*HOW TO COMPLETE THIS TASK*. An exact copy of every record, without the pictures, is what should come back.

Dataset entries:
*** Block opens ***
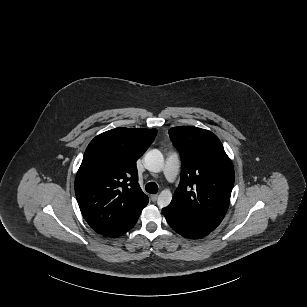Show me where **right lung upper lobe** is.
Wrapping results in <instances>:
<instances>
[{
  "mask_svg": "<svg viewBox=\"0 0 307 307\" xmlns=\"http://www.w3.org/2000/svg\"><path fill=\"white\" fill-rule=\"evenodd\" d=\"M156 133V129L115 128L88 145L76 175L75 194L83 217L97 233L113 231L147 205L136 161Z\"/></svg>",
  "mask_w": 307,
  "mask_h": 307,
  "instance_id": "obj_1",
  "label": "right lung upper lobe"
}]
</instances>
*** Block closes ***
*COMPLETED EXERCISE*.
Show me where **right lung upper lobe** is.
Wrapping results in <instances>:
<instances>
[{
  "mask_svg": "<svg viewBox=\"0 0 307 307\" xmlns=\"http://www.w3.org/2000/svg\"><path fill=\"white\" fill-rule=\"evenodd\" d=\"M156 133V129L115 128L88 145L76 175L75 194L83 217L97 233L113 231L147 205L136 161Z\"/></svg>",
  "mask_w": 307,
  "mask_h": 307,
  "instance_id": "obj_1",
  "label": "right lung upper lobe"
}]
</instances>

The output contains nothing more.